Фредерика увидела, что дверь открыта, и нерешитель­но вошла. К своему удивлению, она сразу оказалась в большой гостиной с крытыми ситцем удобными кресла­ми, уютной и обжитой. В огромном камине напротив двери горели дрова, а на столах и стульях были разложе­ны воскресные газеты.

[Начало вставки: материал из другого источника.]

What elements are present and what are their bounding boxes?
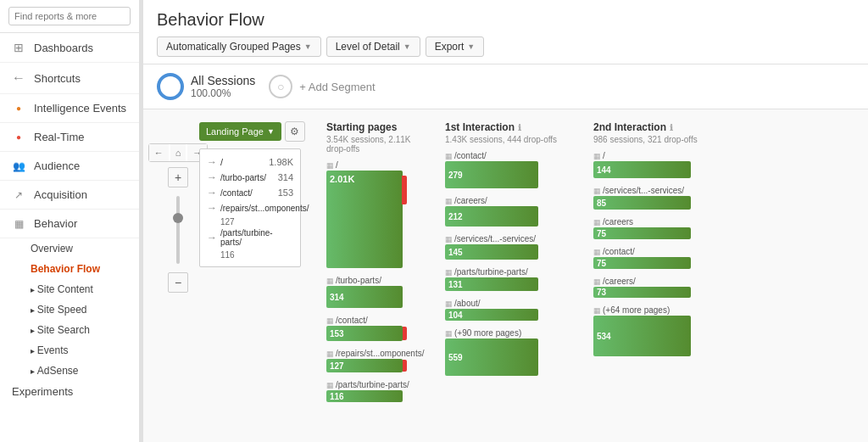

Ещё Фредерика увидела, что комната пуста, и что часы на камине показывают десять минут второго. Она прошла к огню и вытянула руки. Как странно испытывать тягу к теплу после вчерашней летней жары. Она с отсутствую­щим видом смотрела на огонь, но вскоре почувствовала, что кто-то вошёл в комнату и остановился позади неё. Она быстро обернулась и оказалась лицом к лицу с женщиной. На Фредерику смотрели прекрасные серо-голубые глаза, но глаза холодные, как зимний день. Тут женщина заговорила, и бесцветная маска её лица покры­лась морщинами, отразившими возраст и капризы.

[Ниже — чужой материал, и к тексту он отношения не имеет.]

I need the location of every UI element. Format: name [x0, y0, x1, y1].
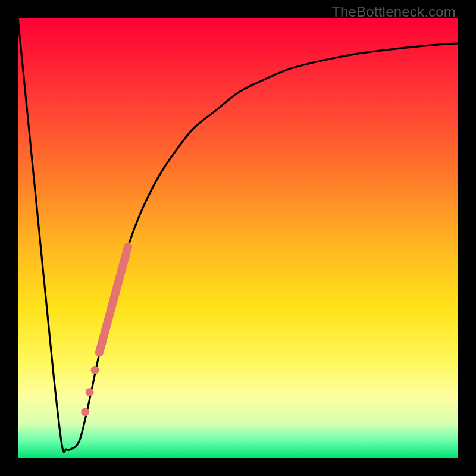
marker-dot — [86, 388, 94, 396]
markers-group — [81, 247, 128, 416]
bottleneck-curve — [18, 18, 458, 452]
marker-dot — [91, 366, 99, 374]
marker-dot — [81, 408, 89, 416]
plot-area — [18, 18, 458, 458]
chart-svg — [18, 18, 458, 458]
watermark-text: TheBottleneck.com — [331, 4, 456, 20]
marker-segment — [99, 247, 128, 353]
chart-frame: TheBottleneck.com — [0, 0, 476, 476]
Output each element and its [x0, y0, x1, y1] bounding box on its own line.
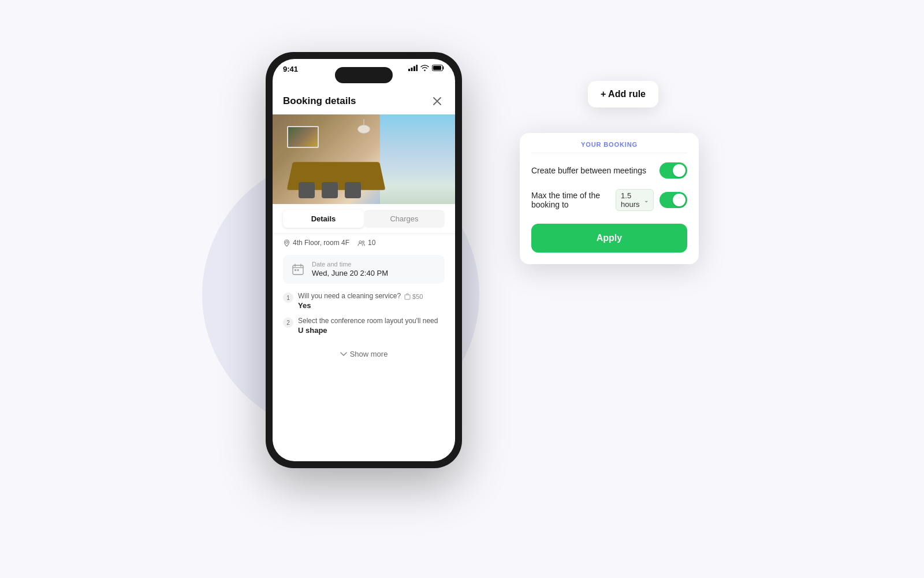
date-value: Wed, June 20 2:40 PM — [312, 269, 388, 277]
chair-2 — [322, 182, 338, 198]
room-image — [273, 114, 455, 204]
tabs-row: Details Charges — [273, 204, 455, 234]
dynamic-island — [335, 67, 393, 83]
svg-point-8 — [286, 241, 288, 243]
questions-section: 1 Will you need a cleaning service? — [273, 287, 455, 346]
apply-button[interactable]: Apply — [531, 224, 687, 253]
booking-header: Booking details — [273, 87, 455, 114]
ceiling-light — [352, 119, 375, 139]
location-icon — [283, 239, 290, 247]
svg-rect-5 — [433, 66, 441, 70]
add-rule-button[interactable]: + Add rule — [588, 81, 658, 108]
svg-point-10 — [362, 240, 364, 242]
capacity-icon — [357, 240, 366, 246]
phone-screen: 9:41 — [273, 59, 455, 461]
status-time: 9:41 — [283, 65, 298, 73]
svg-point-7 — [358, 125, 370, 134]
svg-point-9 — [359, 240, 362, 243]
date-card: Date and time Wed, June 20 2:40 PM — [283, 255, 445, 284]
max-time-toggle-switch[interactable] — [660, 192, 687, 208]
location-text: 4th Floor, room 4F — [293, 239, 349, 247]
max-time-toggle-row: Max the time of the booking to 1.5 hours… — [531, 189, 687, 211]
chevron-down-icon — [340, 352, 347, 356]
chevron-down-icon: ⌄ — [644, 197, 649, 203]
tab-charges[interactable]: Charges — [364, 210, 445, 228]
question-item-2: 2 Select the conference room layout you'… — [283, 317, 445, 335]
booking-title: Booking details — [283, 95, 356, 107]
svg-rect-12 — [295, 269, 296, 271]
tab-details[interactable]: Details — [283, 210, 364, 228]
question-answer-1: Yes — [298, 301, 445, 310]
room-artwork — [287, 126, 319, 148]
location-item: 4th Floor, room 4F — [283, 239, 349, 247]
battery-icon — [432, 65, 445, 72]
question-number-1: 1 — [283, 292, 293, 303]
question-content-2: Select the conference room layout you'll… — [298, 317, 445, 335]
svg-rect-1 — [411, 68, 413, 71]
date-info: Date and time Wed, June 20 2:40 PM — [312, 261, 388, 278]
question-item-1: 1 Will you need a cleaning service? — [283, 292, 445, 310]
show-more-text: Show more — [350, 350, 388, 358]
question-number-2: 2 — [283, 317, 293, 328]
svg-rect-3 — [416, 65, 418, 71]
date-label: Date and time — [312, 261, 388, 268]
chair-1 — [299, 182, 315, 198]
question-content-1: Will you need a cleaning service? $50 Y — [298, 292, 445, 310]
close-button[interactable] — [430, 94, 445, 109]
popup-card: YOUR BOOKING Create buffer between meeti… — [520, 133, 699, 264]
popup-content: Create buffer between meetings Max the t… — [520, 153, 699, 220]
question-price-1: $50 — [404, 293, 423, 300]
max-time-label: Max the time of the booking to — [531, 191, 612, 209]
hours-value: 1.5 hours — [621, 191, 643, 209]
hours-dropdown[interactable]: 1.5 hours ⌄ — [616, 189, 654, 211]
svg-rect-0 — [408, 69, 410, 71]
capacity-item: 10 — [357, 239, 375, 247]
question-text-1: Will you need a cleaning service? — [298, 292, 401, 300]
screen-content: Booking details — [273, 87, 455, 461]
scene: + Add rule 9:41 — [237, 40, 687, 538]
status-icons — [408, 65, 445, 72]
info-row: 4th Floor, room 4F 10 — [273, 234, 455, 251]
wifi-icon — [420, 65, 429, 72]
show-more-row[interactable]: Show more — [273, 346, 455, 364]
your-booking-label: YOUR BOOKING — [520, 133, 699, 153]
buffer-toggle-switch[interactable] — [660, 162, 687, 179]
max-time-label-group: Max the time of the booking to 1.5 hours… — [531, 189, 654, 211]
question-answer-2: U shape — [298, 326, 445, 335]
buffer-toggle-row: Create buffer between meetings — [531, 162, 687, 179]
svg-rect-2 — [413, 66, 415, 72]
signal-icon — [408, 65, 418, 72]
svg-rect-13 — [297, 269, 299, 271]
capacity-text: 10 — [368, 239, 375, 247]
phone-frame: 9:41 — [266, 52, 462, 468]
svg-rect-14 — [405, 295, 410, 299]
chair-3 — [345, 182, 361, 198]
buffer-toggle-label: Create buffer between meetings — [531, 165, 660, 176]
room-window — [380, 114, 455, 204]
calendar-icon — [290, 261, 306, 277]
question-text-2: Select the conference room layout you'll… — [298, 317, 445, 325]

— Вы, должно быть, мисс Винг. Мисс Хартвел говори­ла, что ждёт вас, — женщина протянула белую руку, которую Фредерика пожала с инстинктивным нежелани­ем. — Я миссис Клей, Кэтрин Саттон Клей, — второе имя она произнесла с явным удовольствием.

—  О, да, — ответила Фредерика. Итак, это дочь Саттонов, когда-то вышедшая замуж, а потом разведённая; именно это, должно быть, имел в виду Крис, говоря, что сейчас она не замужем! Вялая внешне рука оказалась неожиданно сильной. Вспомнив о манерах, Фредерика спросила: — Как поживаете?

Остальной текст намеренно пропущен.